[EXERCISE DETAILS]
Somewhere below is a line with "What do you see at coordinates (483, 2000)" and, later, a line with "Task: Click on the Hiszpania"; repeat those two lines and all the lines between them, exactly as they are.

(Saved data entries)
-- Opening Marker --

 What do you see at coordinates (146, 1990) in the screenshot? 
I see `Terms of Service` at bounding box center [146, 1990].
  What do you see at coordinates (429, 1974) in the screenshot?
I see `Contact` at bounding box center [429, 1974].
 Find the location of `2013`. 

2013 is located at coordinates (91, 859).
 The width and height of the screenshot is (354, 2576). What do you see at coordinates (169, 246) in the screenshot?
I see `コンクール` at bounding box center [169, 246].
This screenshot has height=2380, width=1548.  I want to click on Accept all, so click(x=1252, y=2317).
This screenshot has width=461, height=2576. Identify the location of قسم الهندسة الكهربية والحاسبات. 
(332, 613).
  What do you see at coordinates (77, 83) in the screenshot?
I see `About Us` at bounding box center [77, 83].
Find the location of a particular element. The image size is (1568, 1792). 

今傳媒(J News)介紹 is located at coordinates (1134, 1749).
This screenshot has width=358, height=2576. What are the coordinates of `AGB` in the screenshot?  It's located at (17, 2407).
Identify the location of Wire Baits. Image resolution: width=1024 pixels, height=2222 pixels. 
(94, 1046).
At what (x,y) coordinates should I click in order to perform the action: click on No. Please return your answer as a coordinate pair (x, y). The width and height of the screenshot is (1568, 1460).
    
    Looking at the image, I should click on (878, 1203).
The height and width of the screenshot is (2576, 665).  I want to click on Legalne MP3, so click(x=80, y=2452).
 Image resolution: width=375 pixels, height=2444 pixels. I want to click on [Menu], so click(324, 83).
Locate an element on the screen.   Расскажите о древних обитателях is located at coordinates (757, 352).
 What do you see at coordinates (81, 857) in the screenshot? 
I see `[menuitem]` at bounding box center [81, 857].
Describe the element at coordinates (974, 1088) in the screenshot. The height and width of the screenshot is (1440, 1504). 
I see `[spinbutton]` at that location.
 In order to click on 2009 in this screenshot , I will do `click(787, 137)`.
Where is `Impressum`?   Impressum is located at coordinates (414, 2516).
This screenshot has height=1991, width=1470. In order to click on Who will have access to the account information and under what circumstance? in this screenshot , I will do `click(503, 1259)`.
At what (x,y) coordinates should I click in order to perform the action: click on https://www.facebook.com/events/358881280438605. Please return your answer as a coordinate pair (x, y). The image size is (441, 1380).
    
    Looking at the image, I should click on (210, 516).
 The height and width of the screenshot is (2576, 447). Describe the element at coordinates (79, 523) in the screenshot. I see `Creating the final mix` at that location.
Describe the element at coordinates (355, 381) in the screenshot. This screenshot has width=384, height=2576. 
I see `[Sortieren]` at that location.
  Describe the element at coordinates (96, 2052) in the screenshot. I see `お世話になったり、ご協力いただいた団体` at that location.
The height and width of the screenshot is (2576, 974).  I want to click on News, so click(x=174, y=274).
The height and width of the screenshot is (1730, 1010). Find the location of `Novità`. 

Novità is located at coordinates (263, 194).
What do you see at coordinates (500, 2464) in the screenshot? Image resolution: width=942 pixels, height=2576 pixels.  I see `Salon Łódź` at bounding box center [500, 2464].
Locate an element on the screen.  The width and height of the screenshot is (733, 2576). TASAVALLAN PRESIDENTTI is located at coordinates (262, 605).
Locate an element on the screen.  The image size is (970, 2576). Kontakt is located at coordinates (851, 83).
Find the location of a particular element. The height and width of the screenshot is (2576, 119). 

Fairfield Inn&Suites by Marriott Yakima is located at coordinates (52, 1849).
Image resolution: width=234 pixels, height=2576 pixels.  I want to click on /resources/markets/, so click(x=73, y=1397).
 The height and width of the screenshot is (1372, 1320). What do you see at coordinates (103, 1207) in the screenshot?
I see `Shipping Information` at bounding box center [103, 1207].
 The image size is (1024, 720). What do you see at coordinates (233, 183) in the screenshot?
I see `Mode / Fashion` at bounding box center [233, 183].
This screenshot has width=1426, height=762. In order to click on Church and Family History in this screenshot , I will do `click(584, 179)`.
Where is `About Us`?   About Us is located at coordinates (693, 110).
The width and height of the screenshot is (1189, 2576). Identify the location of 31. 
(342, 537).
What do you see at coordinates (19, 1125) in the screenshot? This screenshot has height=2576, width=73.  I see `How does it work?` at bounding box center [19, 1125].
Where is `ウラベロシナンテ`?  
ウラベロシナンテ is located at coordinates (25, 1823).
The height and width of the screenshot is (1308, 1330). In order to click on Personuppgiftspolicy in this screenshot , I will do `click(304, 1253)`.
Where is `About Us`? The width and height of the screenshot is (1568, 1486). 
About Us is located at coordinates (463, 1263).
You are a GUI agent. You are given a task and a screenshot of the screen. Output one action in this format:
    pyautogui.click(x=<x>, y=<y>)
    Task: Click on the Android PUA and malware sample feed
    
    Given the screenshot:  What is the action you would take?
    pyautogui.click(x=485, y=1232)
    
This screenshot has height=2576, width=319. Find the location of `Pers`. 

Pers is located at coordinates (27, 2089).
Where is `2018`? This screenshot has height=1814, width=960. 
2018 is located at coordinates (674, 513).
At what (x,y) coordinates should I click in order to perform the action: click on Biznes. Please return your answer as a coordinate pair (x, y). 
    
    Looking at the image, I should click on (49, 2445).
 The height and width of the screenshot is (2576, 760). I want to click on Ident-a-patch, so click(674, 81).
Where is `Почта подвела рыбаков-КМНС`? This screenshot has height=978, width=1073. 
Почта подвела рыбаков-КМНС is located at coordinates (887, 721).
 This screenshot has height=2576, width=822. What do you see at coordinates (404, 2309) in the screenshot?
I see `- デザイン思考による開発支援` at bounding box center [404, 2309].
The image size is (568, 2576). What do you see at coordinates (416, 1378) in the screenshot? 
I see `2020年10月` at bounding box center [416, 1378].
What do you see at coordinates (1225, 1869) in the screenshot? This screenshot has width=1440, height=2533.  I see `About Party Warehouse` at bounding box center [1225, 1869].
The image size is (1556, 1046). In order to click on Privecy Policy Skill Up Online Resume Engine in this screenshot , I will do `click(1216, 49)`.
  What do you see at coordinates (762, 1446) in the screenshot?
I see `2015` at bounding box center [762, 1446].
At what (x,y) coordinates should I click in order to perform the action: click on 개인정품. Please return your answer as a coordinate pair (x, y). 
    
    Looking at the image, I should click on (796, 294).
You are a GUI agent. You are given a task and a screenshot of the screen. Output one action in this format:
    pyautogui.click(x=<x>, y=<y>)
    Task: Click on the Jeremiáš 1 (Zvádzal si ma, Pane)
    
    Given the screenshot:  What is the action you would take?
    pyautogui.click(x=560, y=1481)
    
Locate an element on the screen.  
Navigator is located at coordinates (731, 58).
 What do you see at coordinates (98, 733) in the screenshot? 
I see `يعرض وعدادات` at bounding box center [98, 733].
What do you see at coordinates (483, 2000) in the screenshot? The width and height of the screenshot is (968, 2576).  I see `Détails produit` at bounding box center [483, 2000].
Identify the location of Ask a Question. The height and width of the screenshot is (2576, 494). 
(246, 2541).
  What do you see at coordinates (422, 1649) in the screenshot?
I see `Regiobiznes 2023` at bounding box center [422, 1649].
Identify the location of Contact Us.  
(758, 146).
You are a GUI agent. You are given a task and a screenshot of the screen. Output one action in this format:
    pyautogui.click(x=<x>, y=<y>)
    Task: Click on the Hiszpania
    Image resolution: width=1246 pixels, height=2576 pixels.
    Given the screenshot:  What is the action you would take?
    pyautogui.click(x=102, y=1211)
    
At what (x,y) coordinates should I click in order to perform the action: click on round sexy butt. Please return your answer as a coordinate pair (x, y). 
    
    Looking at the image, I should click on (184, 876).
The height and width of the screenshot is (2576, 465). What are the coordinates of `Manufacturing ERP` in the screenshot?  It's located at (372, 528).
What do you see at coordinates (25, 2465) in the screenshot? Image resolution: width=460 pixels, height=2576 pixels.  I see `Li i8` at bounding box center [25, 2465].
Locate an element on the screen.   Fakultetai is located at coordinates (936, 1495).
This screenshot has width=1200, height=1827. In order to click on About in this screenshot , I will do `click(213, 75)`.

-- Closing Marker --

[ANSWER BELOW]
What do you see at coordinates (483, 2000) in the screenshot? The width and height of the screenshot is (968, 2576).  I see `Détails produit` at bounding box center [483, 2000].
Identify the location of Ask a Question. The height and width of the screenshot is (2576, 494). 
(246, 2541).
  What do you see at coordinates (422, 1649) in the screenshot?
I see `Regiobiznes 2023` at bounding box center [422, 1649].
Identify the location of Contact Us.  
(758, 146).
You are a GUI agent. You are given a task and a screenshot of the screen. Output one action in this format:
    pyautogui.click(x=<x>, y=<y>)
    Task: Click on the Hiszpania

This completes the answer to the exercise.